I really dig that yours is not a straightforward cover. You took some liberties with the phrasing and some of the lyrics. What was your goal with your reading of the song? What did you want to bring forward?
Well, I was bringing forward my struggle—more gospel, you know. That’s why I [gave] the minor vibe to it. And I was singing at the top of my range. It was like I felt liberated. After Cannonball told me about the total eclipse of the sun, being in Saratoga Springs, and then all these wonderful things that I had no idea existed, I took it…[trails off]. Carly’s intent did touch me; [it forced] me to bring forth my truth, and my truth was to sing it more gospel, to just let it rip, and they loved it. After I [recorded] it, they said, “This is great, we feel you, we’re not going to touch it. I said, “Shouldn’t I redo this?” because, I thought I oversung it. And they said, “No, we’re feeling where you’re coming from.” And that was a moment in time when women were becoming more overt with what they wanted to say. And then fast forward, and they’re taking away our rights [again], so it’s crazy.

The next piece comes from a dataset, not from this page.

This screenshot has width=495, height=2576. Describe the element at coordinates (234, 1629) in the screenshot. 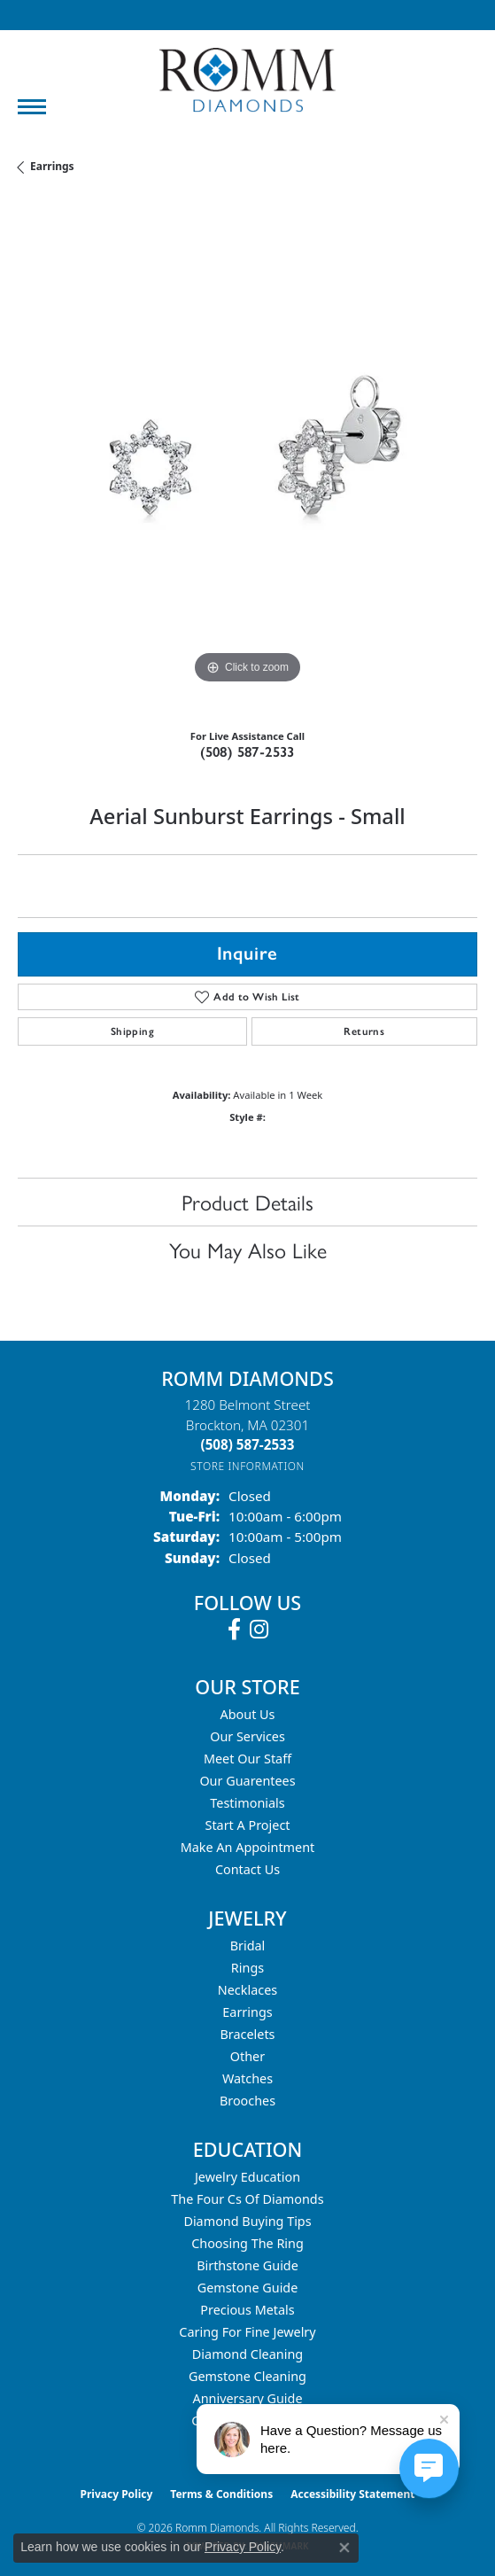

The third verse (a.k.a. “the Saratoga Section”) really stands out, because you take it completely off the map. It’s almost a full-on rewrite of the melody. Being a native of Los Angeles, had you been to Saratoga at the time you recorded the song?
No!
Have you been since?
Oh yeah! I did some concerts there. I’ve been all over upstate New York.

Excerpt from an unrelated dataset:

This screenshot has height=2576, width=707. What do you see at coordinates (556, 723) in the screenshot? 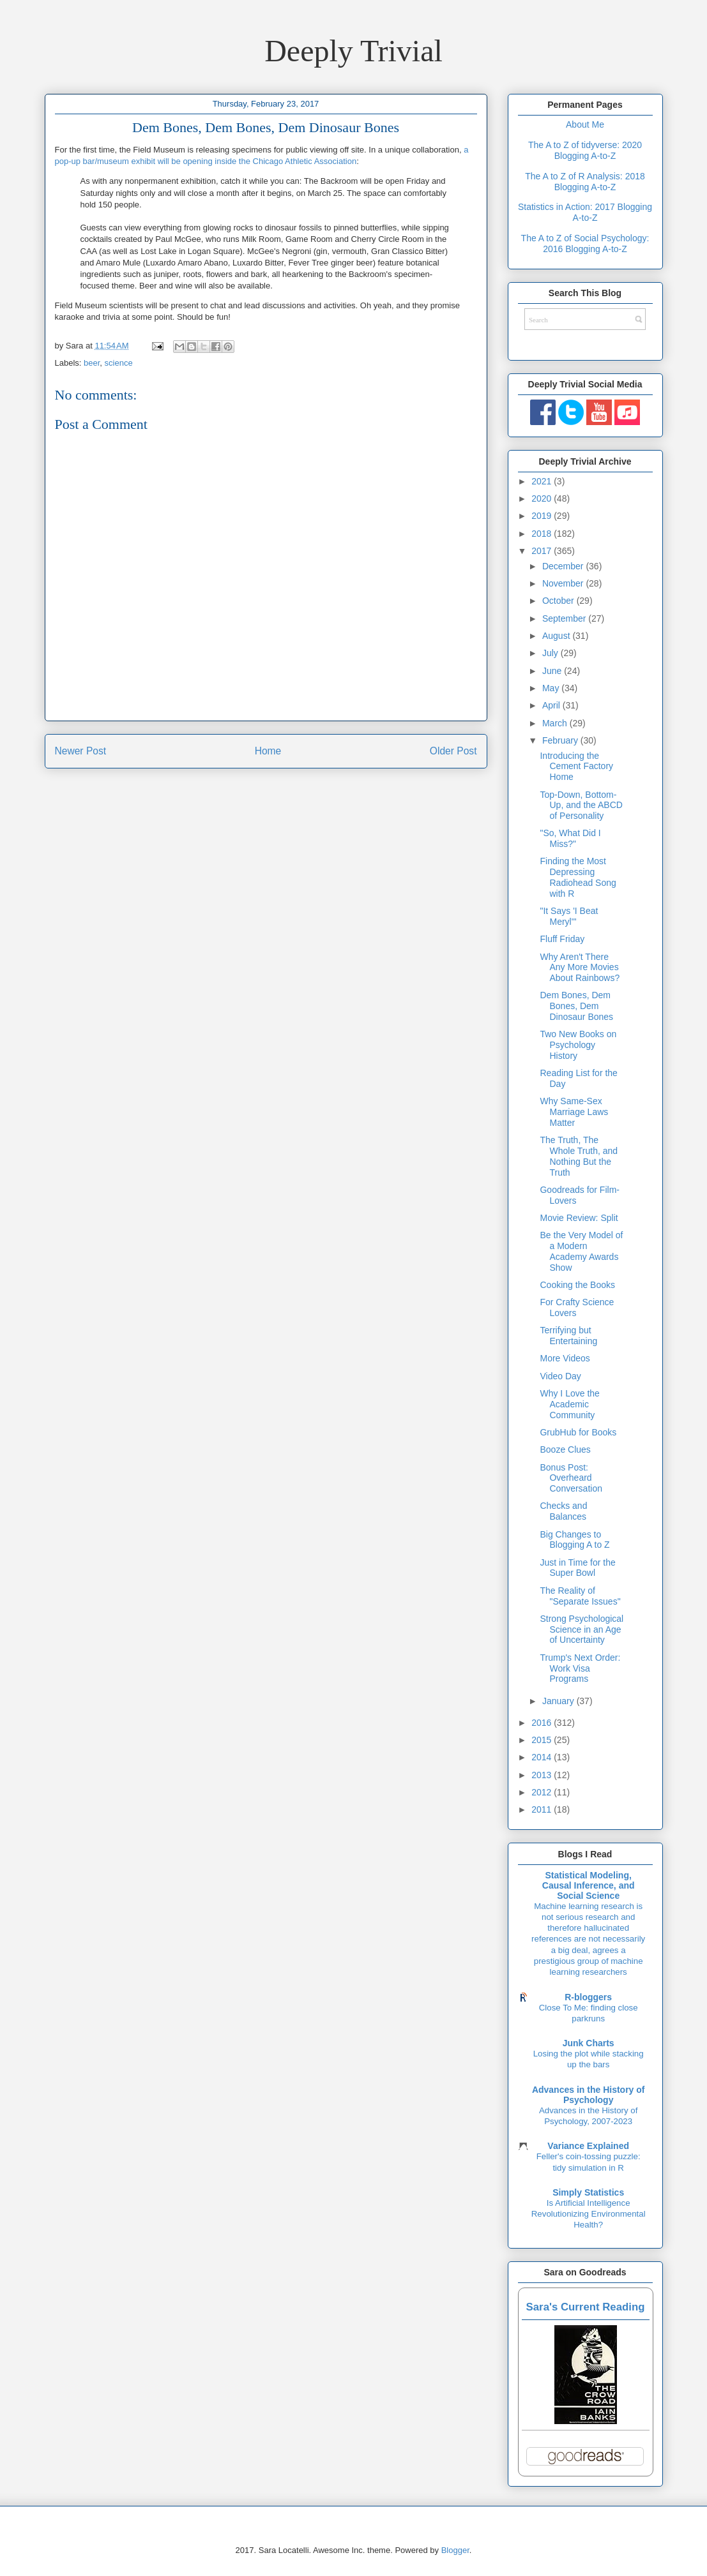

In recent years, Simon has revealed that the first verse is about her former boyfriend, Nick Delbanco, and verse two is about Warren Beatty. But she’s never revealed who the third verse is about. What’s your best guess for the man or men who went to Saratoga, Nova Scotia, and slept with a wife of her close friend?
Oh god, that was during free love…who knows? Warren Beatty, he is arrogant, and he was elegant and good-looking, and she said “gavotte.” You could just see him doing a “gavotte.” At that time, he wasn’t even married. He was just doing his thing. It could’ve been anybody!